BRIEF DESCRIPTION OF THE DRAWINGS
[0019] All the details of a preferred embodiment are given in the
following description, supplemented by the attached FIGS. 1 and 3,
in which:
[0020] FIG. 1 illustrates a radial section showing essentially a
bead, a sidewall and half of the crown of a preferred embodiment of
a known type of tire, the bead seat zone of which has a maximum
thickness of 4.7 mm;
[0021] FIG. 2 illustrates a radial section showing essentially a
bead, a sidewall and half of the crown of an example of embodiment
of a type of tire according to the invention, which is similar in
numerous respects to that of FIG. 1, but the bead seat zone of
which has a maximum thickness of 2.0 mm;
[0022] FIG. 3 illustrates a radial section showing essentially a
bead, a sidewall and half of the crown of a variant of the
preferred embodiment of the tire illustrated in FIG. 2, the bead
seat zone of which has a maximum thickness of 2.0 mm.
DETAILED DESCRIPTION PREFERRED EMBODIMENTS
[0023] The reinforcement armature or reinforcement of the tires is
currently--and most frequently--constituted by stacking one or more
plies conventionally referred to as "carcass plies", "crown plies",
etc. This manner of designating the reinforcement armatures is
derived from the manufacturing process, which consists of producing
a series of semi-finished products in the form of plies, provided
with cord reinforcing threads which are frequently longitudinal,
which plies are then assembled or stacked in order to build a tire
blank. The plies are produced flat, with large dimensions, and are
subsequently cut according to the dimensions of a given product.
The plies are also assembled, in a first phase, substantially flat.
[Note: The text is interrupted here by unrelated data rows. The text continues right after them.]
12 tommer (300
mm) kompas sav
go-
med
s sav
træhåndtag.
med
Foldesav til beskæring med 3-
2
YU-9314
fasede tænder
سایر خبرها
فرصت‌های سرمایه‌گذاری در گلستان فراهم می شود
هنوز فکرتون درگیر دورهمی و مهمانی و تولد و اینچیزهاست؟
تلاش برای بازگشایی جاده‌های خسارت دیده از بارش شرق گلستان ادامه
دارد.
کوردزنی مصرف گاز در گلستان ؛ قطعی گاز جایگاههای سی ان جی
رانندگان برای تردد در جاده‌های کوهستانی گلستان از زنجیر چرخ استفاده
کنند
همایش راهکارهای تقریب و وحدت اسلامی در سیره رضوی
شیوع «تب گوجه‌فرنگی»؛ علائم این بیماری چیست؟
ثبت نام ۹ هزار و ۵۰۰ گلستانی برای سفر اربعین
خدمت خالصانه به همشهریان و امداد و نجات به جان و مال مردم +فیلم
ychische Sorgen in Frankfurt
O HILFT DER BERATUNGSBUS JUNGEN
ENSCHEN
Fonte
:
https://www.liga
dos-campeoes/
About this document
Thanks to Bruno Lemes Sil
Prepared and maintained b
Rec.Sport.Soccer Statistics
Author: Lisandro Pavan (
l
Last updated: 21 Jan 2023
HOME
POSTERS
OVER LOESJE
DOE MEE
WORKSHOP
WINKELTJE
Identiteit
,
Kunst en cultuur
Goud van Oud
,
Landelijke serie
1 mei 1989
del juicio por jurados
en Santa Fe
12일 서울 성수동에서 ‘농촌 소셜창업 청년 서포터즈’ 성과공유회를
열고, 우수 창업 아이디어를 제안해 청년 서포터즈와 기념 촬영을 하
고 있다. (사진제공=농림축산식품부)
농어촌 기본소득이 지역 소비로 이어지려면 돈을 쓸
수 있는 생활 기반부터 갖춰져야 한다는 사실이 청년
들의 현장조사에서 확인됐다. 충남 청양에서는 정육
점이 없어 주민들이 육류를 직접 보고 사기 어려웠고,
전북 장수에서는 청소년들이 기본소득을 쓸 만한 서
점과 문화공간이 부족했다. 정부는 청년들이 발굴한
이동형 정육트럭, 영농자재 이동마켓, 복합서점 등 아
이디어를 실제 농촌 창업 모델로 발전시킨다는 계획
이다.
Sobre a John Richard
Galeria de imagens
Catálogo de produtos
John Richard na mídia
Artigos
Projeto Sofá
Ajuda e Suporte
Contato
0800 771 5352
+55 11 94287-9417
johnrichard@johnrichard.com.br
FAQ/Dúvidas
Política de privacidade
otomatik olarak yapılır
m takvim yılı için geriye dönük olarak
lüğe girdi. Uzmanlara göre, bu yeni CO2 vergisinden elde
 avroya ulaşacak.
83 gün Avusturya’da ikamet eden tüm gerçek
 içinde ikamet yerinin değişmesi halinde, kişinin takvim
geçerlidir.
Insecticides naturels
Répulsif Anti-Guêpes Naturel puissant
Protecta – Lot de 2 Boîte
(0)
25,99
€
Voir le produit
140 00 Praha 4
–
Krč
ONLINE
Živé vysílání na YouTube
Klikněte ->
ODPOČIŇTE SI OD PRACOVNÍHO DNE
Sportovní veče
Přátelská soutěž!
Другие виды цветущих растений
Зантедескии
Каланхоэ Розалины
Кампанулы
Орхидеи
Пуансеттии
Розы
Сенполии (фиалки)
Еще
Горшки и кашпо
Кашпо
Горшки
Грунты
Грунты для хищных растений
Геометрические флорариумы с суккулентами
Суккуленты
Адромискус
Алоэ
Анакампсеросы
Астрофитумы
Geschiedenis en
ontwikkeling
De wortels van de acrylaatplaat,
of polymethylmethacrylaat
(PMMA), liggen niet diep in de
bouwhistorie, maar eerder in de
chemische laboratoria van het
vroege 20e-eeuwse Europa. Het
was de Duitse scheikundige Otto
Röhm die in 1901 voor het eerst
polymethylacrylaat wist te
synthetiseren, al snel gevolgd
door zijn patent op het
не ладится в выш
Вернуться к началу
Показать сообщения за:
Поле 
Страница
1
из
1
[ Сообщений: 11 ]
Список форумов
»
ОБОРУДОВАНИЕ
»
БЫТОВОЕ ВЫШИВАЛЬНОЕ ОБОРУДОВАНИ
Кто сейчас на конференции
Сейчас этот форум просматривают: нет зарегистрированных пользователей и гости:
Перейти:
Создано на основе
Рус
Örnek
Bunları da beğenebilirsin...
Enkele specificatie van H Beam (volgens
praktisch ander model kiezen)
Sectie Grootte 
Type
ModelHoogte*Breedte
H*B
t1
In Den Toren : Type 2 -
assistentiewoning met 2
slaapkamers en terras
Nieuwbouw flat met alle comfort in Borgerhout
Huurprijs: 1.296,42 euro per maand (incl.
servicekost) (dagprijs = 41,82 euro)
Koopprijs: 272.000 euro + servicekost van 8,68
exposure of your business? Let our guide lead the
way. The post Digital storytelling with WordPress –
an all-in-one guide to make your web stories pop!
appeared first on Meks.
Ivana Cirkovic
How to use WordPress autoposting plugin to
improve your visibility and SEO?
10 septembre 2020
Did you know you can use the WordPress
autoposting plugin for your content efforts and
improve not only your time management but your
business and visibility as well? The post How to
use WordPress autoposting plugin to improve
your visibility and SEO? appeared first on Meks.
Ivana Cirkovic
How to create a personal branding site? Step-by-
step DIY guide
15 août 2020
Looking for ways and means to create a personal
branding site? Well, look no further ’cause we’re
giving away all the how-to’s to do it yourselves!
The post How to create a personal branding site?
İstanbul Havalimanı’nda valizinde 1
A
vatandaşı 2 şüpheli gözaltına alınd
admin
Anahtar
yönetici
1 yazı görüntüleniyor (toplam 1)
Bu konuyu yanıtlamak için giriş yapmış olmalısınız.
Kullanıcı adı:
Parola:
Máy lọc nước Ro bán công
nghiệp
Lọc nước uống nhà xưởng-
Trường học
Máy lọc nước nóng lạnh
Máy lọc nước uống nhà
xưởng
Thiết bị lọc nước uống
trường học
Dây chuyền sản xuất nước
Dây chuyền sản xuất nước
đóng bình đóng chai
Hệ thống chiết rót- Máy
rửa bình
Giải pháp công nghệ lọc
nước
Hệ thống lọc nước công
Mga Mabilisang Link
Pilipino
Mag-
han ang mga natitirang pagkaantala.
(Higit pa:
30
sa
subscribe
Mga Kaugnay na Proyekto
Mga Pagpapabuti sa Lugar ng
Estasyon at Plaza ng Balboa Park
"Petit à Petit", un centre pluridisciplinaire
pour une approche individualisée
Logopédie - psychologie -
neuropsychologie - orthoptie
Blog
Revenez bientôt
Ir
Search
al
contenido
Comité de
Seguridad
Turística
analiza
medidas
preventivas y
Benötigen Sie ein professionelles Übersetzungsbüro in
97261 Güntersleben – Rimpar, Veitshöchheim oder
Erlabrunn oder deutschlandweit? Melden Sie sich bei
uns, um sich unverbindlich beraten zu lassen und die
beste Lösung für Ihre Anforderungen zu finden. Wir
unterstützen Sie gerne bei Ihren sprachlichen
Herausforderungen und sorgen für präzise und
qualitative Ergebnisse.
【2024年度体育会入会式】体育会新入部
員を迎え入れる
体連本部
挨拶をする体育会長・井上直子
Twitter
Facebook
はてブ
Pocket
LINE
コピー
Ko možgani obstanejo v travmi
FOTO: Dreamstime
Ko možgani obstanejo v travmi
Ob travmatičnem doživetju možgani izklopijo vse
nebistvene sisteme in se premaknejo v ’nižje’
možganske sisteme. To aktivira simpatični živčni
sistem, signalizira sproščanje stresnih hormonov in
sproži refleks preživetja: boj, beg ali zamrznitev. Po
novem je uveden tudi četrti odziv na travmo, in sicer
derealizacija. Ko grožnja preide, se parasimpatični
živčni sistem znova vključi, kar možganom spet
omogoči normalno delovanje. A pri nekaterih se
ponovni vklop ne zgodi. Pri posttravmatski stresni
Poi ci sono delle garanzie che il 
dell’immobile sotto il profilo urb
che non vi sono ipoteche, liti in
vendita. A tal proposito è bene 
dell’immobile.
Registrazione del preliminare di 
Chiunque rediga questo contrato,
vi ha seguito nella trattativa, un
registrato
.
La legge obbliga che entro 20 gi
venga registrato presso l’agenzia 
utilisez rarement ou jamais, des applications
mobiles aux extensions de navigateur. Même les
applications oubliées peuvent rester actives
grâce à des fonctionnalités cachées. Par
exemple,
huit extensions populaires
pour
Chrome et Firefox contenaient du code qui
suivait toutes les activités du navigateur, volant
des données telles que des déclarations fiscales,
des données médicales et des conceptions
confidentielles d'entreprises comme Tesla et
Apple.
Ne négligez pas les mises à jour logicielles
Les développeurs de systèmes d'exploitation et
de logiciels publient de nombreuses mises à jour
The blank thus produced is then shaped to adopt the toroidal
profile typical of tires. The semi-finished products referred to as
"finishing" products are then applied to the blank, to obtain a
product ready to be vulcanised.
[0024] Such a "conventional" type of process involves, in
particular for the phase of manufacture of the blank of the tire,
the use of an anchoring element (generally a bead wire), used for
anchoring or holding the carcass reinforcement in the zone of the
beads of the tire. Thus, in this type of process, a portion of all
the plies constituting the carcass reinforcement (or of only a part
thereof is turned up around a bead wire arranged in the bead of the
tire. In this manner, the carcass reinforcement is anchored in the
bead.
[0025] The general adoption of this type of conventional process in
the industry, despite the numerous different ways of producing the
plies and assemblies, has led the person skilled in the art to use
a vocabulary which reflects the process; hence the generally
accepted terminology, comprising in particular the terms "plies",
"carcass", "bead wire", "shaping", to designate the change from a
flat profile to a toroidal profile, etc.
[0026] However, there are nowadays tires which do not, properly
speaking, comprise "plies" or "bead wires" in accordance with the
preceding definitions. For example, document EP 0 582 196 describes
tires manufactured without the aid of semi-finished products in the
form of plies. For example, the cords of the different
reinforcement structures are applied directly to the adjacent
layers of rubber mixes, the whole being applied in successive
layers on a toroidal core having a shape which makes it possible to
obtain directly a profile similar to the final profile of the tire
being manufactured. Thus, in this case, there are no longer any
"semi-finished products", nor "plies", nor "bead wires". The base
products, such as the rubber mixes and reinforcing threads in the
form of cords or filaments, are applied directly to the core. As
this core is of toroidal form, the blank no longer needs to be
shaped in order to change from a flat profile to a profile in the
form of a torus.
[0027] Furthermore, the majority of the examples of embodiment of
tires described in this document do not have the "conventional"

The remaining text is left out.